WHAT THE TASK ASKS: Extract all lines in the data that contain the word "overheated".
┌────────
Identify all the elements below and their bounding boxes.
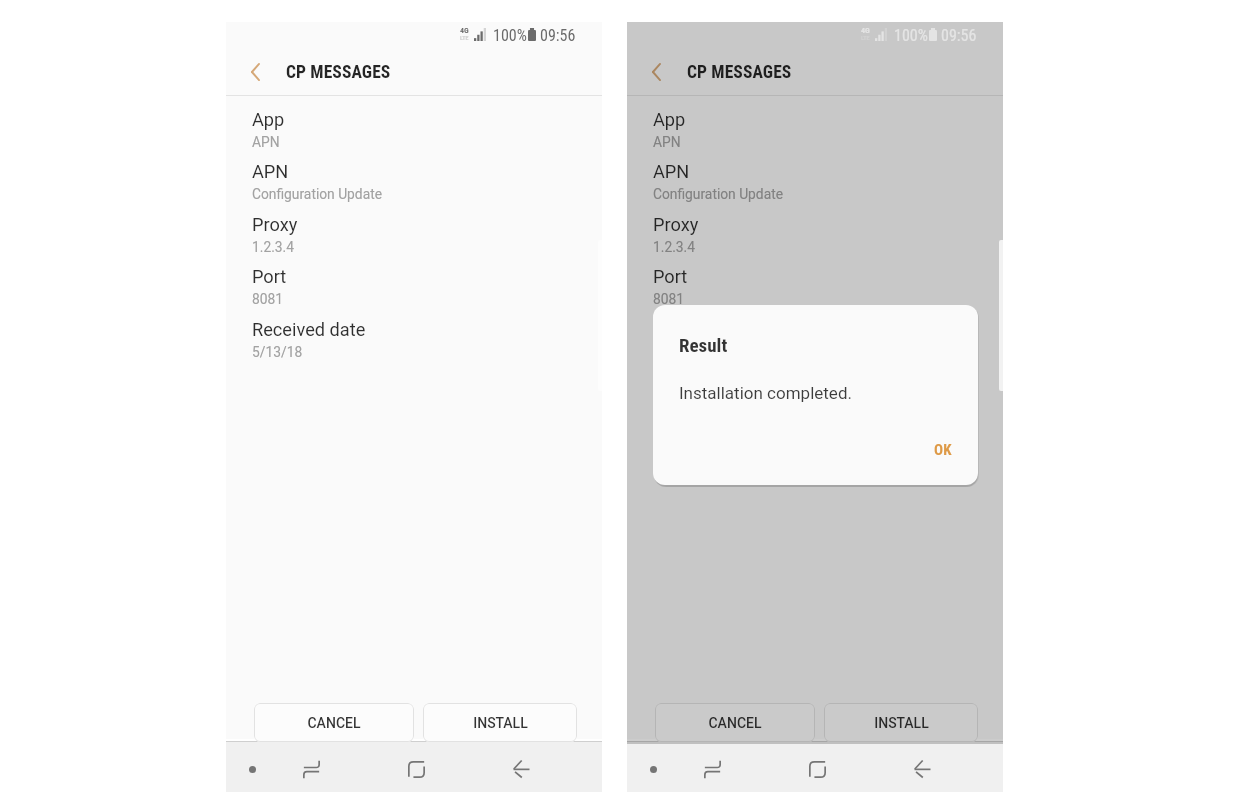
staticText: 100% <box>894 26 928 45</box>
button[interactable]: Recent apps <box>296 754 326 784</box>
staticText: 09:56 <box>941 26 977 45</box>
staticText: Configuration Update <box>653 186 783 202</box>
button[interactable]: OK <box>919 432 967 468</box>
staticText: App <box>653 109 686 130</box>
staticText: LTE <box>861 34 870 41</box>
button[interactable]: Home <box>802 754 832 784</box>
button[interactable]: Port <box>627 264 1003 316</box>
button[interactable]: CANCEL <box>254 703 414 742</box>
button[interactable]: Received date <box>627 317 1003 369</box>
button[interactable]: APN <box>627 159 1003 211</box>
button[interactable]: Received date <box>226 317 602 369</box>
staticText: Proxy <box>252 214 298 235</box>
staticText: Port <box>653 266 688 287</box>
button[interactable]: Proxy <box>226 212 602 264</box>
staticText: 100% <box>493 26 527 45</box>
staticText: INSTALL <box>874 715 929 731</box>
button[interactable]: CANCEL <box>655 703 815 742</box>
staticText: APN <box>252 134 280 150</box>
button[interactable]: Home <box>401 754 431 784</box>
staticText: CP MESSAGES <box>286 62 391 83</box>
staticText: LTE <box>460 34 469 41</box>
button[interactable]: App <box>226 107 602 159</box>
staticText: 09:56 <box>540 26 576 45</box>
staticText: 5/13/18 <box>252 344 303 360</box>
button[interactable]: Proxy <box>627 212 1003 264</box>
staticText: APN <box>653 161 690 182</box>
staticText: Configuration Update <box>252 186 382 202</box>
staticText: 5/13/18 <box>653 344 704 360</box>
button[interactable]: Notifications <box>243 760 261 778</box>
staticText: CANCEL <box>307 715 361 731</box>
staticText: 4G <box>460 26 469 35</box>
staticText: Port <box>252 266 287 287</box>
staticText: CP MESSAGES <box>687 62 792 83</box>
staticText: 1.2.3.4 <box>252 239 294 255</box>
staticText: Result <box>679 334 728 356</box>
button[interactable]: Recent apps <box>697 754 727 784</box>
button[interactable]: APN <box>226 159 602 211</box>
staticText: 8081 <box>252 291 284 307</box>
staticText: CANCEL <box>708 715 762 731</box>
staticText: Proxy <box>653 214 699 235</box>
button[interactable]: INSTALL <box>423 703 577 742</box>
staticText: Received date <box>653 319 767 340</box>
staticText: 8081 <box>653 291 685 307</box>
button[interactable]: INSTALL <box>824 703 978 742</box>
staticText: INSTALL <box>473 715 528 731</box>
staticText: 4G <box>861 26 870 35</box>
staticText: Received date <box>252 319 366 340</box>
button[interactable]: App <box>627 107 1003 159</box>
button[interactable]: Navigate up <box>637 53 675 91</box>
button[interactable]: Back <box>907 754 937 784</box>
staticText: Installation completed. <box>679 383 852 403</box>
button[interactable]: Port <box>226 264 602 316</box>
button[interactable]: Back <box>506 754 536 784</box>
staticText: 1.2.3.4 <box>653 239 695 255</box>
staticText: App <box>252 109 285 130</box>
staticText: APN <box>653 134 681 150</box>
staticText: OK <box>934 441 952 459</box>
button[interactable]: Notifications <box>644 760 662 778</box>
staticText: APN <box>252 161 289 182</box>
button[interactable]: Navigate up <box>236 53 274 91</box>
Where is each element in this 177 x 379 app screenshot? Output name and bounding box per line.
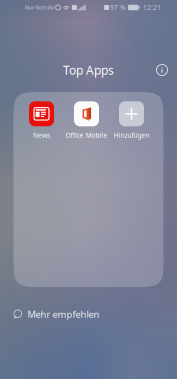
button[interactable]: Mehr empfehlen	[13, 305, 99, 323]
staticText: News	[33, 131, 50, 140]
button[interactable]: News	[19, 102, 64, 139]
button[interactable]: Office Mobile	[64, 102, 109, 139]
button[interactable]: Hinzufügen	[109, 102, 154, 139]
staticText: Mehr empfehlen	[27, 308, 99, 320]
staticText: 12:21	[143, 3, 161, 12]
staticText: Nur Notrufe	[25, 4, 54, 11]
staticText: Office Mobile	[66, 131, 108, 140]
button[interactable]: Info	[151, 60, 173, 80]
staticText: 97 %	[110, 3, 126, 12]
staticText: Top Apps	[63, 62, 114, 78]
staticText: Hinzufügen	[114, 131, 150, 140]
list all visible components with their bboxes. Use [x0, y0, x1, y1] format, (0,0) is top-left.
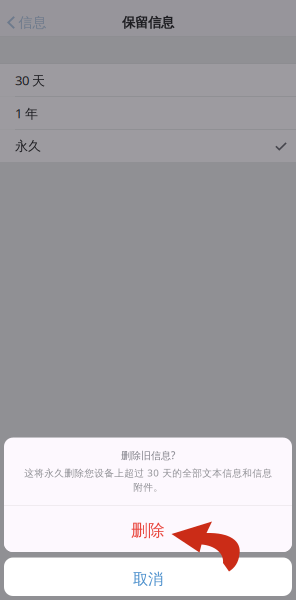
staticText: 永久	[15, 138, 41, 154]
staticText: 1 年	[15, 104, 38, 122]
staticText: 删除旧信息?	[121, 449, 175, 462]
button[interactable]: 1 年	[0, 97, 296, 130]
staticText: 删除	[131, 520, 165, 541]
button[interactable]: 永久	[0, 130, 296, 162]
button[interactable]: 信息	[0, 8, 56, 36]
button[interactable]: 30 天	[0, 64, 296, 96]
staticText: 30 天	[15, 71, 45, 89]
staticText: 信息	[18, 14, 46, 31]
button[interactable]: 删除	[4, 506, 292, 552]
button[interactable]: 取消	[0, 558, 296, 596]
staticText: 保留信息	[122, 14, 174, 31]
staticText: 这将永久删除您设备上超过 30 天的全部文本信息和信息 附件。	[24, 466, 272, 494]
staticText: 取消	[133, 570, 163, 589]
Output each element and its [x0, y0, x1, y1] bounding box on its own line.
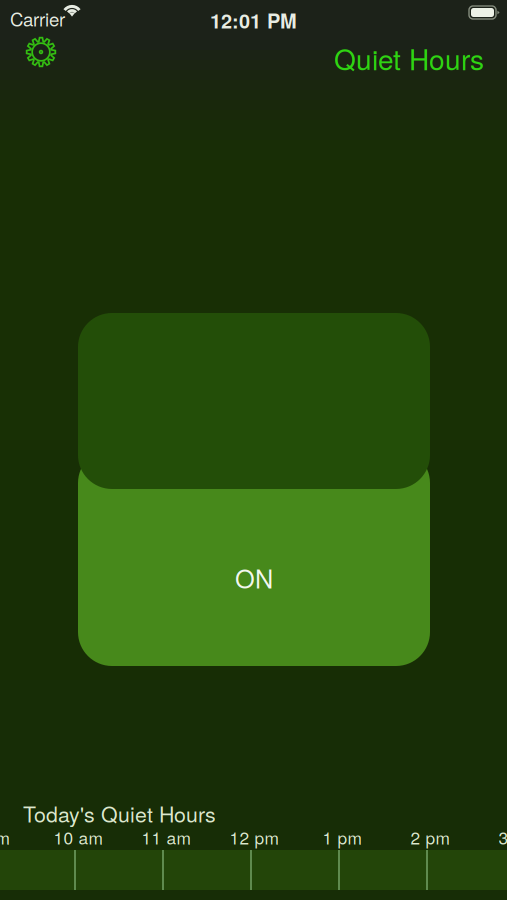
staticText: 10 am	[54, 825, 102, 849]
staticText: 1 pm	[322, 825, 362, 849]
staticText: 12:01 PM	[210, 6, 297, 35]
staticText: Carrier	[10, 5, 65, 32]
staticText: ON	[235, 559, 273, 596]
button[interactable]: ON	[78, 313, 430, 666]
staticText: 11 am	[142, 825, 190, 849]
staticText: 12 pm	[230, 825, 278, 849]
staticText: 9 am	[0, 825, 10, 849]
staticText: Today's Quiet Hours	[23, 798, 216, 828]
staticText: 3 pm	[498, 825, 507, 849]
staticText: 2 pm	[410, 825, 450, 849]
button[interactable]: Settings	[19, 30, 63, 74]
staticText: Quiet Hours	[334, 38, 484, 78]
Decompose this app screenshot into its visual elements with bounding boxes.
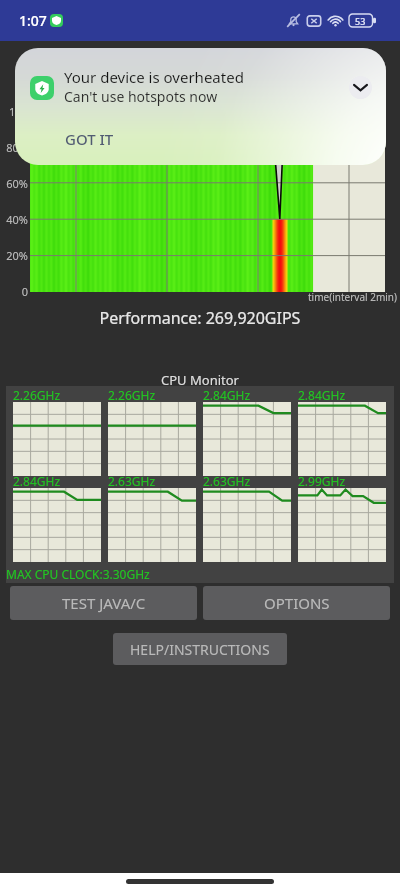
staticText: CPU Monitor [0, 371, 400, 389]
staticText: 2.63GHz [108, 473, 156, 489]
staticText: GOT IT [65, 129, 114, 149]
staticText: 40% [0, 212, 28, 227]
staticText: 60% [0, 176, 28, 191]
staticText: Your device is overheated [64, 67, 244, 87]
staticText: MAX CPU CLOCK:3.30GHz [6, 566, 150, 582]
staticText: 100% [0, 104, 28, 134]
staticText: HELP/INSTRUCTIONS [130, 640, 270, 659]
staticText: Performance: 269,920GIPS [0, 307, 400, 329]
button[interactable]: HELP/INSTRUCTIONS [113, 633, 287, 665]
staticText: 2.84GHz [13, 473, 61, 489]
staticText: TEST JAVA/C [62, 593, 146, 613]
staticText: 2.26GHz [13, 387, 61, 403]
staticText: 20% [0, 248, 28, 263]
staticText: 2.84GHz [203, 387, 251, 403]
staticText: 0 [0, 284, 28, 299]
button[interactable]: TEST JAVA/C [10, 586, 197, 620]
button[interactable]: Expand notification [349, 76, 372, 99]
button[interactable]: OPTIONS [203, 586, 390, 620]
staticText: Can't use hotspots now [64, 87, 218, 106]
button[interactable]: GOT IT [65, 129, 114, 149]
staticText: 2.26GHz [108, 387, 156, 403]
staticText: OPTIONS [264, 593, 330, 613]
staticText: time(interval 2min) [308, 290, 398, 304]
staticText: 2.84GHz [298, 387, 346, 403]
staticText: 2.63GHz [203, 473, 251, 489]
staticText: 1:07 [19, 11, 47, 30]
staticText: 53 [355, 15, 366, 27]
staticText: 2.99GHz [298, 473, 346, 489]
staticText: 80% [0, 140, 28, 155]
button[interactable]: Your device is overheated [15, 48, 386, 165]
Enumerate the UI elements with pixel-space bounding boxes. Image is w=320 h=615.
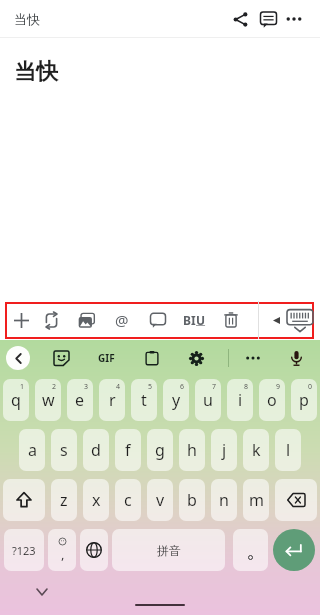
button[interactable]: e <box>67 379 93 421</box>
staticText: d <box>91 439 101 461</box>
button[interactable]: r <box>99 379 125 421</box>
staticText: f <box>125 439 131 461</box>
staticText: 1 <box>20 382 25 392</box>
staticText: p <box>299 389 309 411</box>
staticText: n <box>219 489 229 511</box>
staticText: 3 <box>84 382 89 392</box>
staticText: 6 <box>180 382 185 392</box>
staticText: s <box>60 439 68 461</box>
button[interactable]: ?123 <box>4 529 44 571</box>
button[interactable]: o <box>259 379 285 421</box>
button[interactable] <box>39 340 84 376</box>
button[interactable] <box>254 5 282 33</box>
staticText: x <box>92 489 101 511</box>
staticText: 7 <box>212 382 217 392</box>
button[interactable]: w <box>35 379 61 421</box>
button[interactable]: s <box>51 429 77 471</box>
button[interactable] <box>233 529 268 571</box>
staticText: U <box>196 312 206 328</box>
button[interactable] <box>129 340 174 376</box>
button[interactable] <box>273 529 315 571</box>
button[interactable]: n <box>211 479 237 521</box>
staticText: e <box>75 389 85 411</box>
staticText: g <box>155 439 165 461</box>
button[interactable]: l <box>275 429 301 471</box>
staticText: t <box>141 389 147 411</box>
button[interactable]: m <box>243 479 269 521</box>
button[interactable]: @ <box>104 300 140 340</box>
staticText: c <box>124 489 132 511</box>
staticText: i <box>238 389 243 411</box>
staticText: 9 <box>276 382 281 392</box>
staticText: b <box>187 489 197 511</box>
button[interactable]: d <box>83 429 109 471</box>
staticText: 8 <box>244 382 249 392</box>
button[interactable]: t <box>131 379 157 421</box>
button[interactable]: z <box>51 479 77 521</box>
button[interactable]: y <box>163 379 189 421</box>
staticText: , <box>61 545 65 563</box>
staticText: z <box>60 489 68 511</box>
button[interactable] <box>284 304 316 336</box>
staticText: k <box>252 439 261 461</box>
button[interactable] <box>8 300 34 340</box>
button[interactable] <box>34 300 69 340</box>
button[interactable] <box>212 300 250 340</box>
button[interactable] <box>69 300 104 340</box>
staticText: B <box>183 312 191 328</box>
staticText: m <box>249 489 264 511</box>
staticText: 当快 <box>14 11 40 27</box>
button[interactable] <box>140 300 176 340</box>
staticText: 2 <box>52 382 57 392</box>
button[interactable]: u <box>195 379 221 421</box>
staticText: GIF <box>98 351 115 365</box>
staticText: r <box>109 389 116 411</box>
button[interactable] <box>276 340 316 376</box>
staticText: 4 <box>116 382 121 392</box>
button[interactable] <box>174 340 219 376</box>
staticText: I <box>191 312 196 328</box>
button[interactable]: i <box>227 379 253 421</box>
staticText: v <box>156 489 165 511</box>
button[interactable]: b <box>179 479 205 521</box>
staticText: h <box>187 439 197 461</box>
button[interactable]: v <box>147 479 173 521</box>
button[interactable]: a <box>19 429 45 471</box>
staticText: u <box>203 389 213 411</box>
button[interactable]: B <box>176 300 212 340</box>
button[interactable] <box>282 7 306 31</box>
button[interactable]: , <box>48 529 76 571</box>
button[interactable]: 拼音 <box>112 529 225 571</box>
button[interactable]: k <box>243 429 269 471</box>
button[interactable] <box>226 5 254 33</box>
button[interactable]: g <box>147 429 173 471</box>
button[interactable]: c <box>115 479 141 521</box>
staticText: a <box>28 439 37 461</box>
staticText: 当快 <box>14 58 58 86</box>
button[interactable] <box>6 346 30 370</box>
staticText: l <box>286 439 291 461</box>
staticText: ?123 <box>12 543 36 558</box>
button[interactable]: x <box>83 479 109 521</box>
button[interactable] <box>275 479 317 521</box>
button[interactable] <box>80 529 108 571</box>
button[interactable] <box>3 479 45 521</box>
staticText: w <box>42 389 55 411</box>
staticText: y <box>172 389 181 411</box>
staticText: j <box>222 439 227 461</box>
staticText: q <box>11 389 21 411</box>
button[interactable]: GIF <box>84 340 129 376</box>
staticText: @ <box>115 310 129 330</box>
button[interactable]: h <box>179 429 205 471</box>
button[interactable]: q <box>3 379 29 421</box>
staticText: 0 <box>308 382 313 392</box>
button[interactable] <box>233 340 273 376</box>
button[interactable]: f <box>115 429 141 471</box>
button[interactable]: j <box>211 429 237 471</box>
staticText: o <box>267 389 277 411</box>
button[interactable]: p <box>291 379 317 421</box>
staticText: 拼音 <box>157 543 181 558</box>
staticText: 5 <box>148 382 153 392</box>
└────────
TASK RESPONSE:
staticText: Your device is overheated [64, 67, 244, 87]
button[interactable]: Your device is overheated [15, 48, 386, 165]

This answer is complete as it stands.